## Exercise description
All lines in the data below carrying the string "bbox" are to be located and copied.

── Data listing ──

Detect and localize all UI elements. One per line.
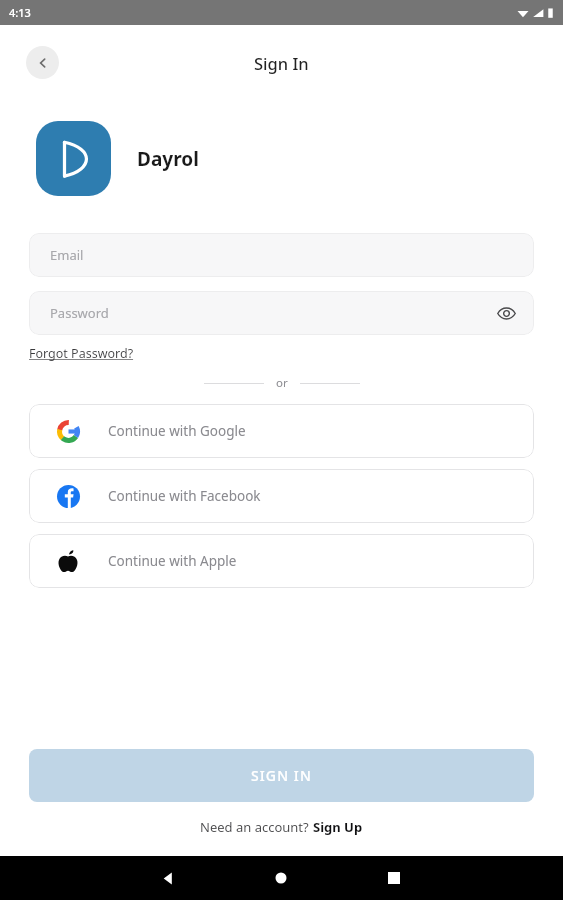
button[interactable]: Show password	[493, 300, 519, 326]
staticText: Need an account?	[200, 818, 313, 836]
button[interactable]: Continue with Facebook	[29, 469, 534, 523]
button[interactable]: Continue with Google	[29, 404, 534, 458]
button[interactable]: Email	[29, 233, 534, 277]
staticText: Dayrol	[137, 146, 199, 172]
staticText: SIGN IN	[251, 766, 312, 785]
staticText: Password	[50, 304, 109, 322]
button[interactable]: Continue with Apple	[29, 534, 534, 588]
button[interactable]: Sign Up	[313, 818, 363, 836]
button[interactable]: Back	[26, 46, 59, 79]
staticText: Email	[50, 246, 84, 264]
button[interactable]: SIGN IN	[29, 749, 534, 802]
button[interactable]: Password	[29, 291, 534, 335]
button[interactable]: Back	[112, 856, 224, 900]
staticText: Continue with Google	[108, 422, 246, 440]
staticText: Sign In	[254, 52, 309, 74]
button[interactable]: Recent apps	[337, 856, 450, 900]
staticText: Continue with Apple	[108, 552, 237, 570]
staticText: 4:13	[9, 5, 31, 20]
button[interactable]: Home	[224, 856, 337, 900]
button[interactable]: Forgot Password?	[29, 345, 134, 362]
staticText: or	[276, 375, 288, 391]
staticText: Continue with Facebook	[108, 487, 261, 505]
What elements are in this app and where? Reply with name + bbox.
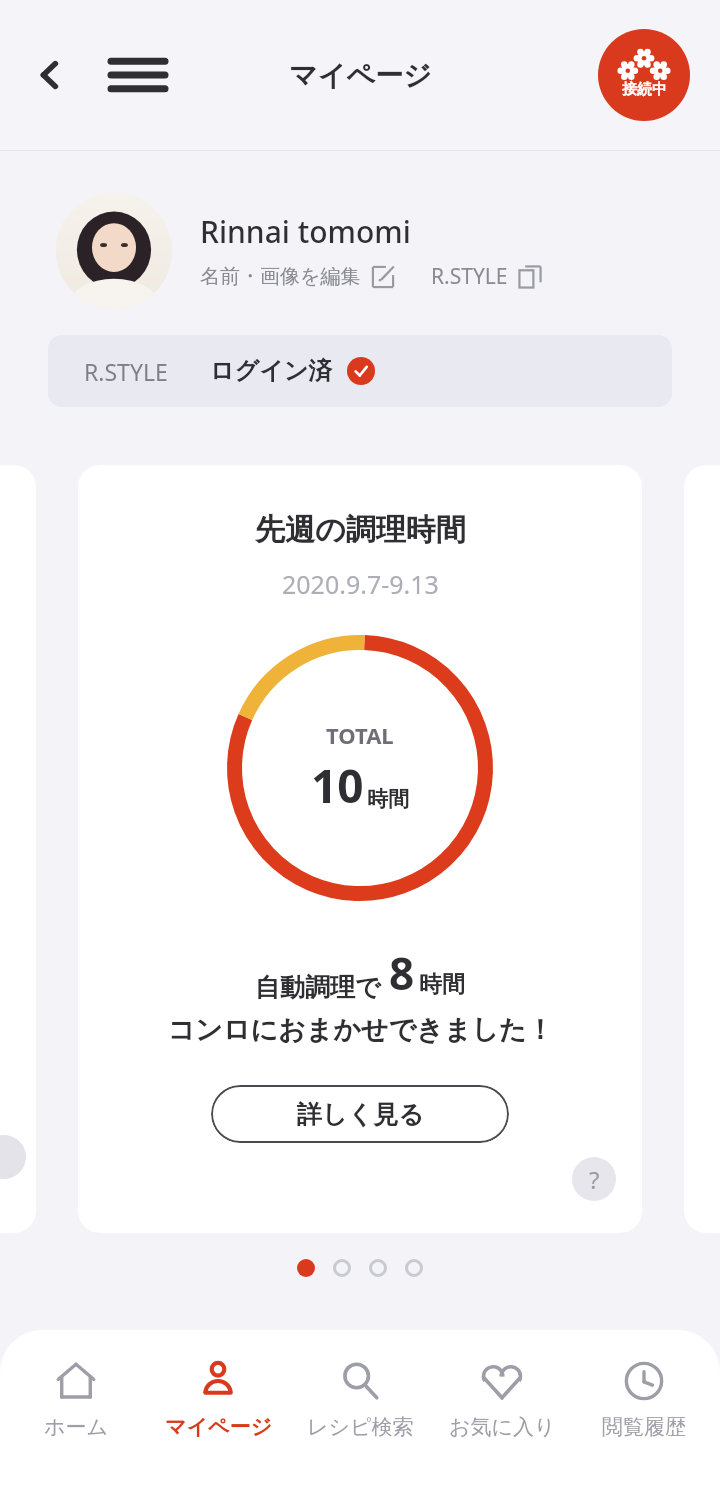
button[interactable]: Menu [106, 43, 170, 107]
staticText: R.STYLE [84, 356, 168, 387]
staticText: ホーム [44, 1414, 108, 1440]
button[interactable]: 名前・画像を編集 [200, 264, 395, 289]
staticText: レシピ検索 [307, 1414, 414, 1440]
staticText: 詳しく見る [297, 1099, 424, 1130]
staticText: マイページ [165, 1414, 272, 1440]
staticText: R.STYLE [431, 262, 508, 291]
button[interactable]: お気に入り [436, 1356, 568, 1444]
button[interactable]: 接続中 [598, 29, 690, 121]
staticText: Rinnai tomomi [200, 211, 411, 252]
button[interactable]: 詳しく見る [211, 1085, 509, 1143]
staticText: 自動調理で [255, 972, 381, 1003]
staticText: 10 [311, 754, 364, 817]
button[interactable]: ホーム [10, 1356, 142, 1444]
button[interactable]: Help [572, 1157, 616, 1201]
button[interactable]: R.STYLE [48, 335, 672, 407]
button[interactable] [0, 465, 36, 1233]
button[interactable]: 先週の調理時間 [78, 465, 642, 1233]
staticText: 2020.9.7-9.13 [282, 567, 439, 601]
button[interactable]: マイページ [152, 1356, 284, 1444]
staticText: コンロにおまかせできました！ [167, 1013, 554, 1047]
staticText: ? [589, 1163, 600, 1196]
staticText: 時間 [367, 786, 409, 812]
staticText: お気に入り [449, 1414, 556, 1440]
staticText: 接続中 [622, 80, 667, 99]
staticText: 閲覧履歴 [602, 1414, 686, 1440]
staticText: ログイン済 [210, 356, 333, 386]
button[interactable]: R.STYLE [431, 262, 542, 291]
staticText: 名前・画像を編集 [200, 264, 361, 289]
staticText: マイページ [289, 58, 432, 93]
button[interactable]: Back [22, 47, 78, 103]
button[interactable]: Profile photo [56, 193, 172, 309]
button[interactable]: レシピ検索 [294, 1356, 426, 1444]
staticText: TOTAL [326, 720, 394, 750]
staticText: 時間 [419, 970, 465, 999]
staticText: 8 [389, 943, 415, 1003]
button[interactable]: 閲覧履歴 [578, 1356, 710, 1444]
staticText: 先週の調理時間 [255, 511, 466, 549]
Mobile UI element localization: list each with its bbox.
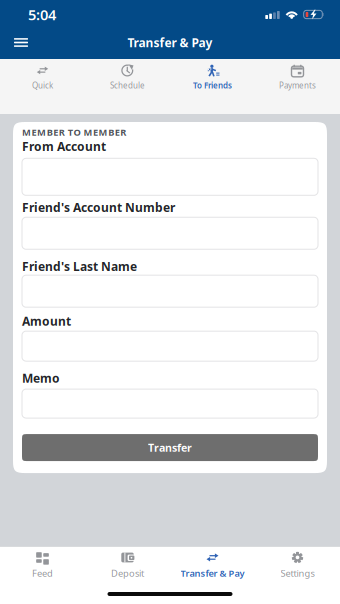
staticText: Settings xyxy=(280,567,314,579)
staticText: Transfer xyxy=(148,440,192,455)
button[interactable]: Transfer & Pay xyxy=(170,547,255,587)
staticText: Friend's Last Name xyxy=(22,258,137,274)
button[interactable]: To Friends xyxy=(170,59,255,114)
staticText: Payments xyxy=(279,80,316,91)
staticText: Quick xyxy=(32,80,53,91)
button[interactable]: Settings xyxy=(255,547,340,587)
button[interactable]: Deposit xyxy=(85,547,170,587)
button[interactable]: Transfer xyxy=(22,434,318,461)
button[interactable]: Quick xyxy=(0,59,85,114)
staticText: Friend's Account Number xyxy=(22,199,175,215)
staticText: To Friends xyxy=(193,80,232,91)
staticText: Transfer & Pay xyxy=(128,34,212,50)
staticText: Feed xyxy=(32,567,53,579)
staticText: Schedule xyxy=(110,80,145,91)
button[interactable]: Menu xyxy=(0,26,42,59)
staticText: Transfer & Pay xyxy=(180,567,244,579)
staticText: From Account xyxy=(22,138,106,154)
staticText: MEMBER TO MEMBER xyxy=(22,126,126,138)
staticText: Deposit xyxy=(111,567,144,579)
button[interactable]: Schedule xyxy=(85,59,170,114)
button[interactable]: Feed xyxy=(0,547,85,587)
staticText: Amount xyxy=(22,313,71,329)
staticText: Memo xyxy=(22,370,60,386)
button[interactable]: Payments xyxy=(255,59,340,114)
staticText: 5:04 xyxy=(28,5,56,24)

───

## Task result
What elements are in this app and where? Reply with name + bbox.
Mobile UI element localization: list each with its bbox.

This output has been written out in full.